[[ RECORDS FOR THE TASK open ]]

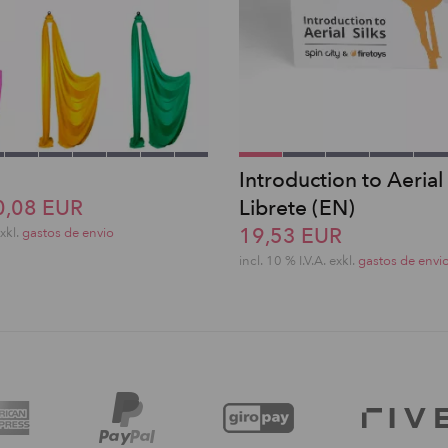
Introduction to Aerial 
0,08 EUR
Librete (EN)
19,53 EUR
exkl.
gastos de envio
incl. 10 % I.V.A. exkl.
gastos de envi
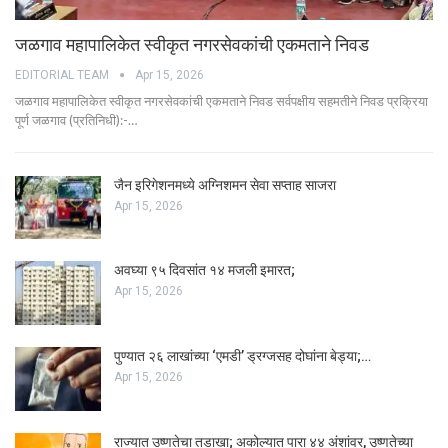
जळगाव महापालिकेत स्वीकृत नगरसेवकांची एकमताने निवड
EDITORIAL TEAM
Apr 15, 2026
जळगाव महापालिकेत स्वीकृत नगरसेवकांची एकमताने निवड सर्वपक्षीय सहमतीने निवड प्रक्रिया
पूर्ण जळगाव (प्रतिनिधी):-…
जैन इरिगेशनमध्ये अग्निशमन सेवा सप्ताह साजरा
Apr 15, 2026
अवघ्या ९५ दिवसांत १४ मजली इमारत;
Apr 15, 2026
पुण्यात २६ लाखांच्या ‘एमडी’ ड्रग्जसह दोघांना बेड्या;…
Apr 15, 2026
राज्यात उष्णतेचा तडाखा; अकोल्यात पारा ४४ अंशांवर, उष्णतेच्या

[[ RECORDS FOR THE TASK closed ]]

> _WORK REQUIRED_
Return the data verbatim, leaving out the pictures it holds.

> _SOLUTION_
Introduction to Aerial 
0,08 EUR
Librete (EN)
19,53 EUR
exkl.
gastos de envio
incl. 10 % I.V.A. exkl.
gastos de envi
जळगाव महापालिकेत स्वीकृत नगरसेवकांची एकमताने निवड
EDITORIAL TEAM
Apr 15, 2026
जळगाव महापालिकेत स्वीकृत नगरसेवकांची एकमताने निवड सर्वपक्षीय सहमतीने निवड प्रक्रिया
पूर्ण जळगाव (प्रतिनिधी):-…
जैन इरिगेशनमध्ये अग्निशमन सेवा सप्ताह साजरा
Apr 15, 2026
अवघ्या ९५ दिवसांत १४ मजली इमारत;
Apr 15, 2026
पुण्यात २६ लाखांच्या ‘एमडी’ ड्रग्जसह दोघांना बेड्या;…
Apr 15, 2026
राज्यात उष्णतेचा तडाखा; अकोल्यात पारा ४४ अंशांवर, उष्णतेच्या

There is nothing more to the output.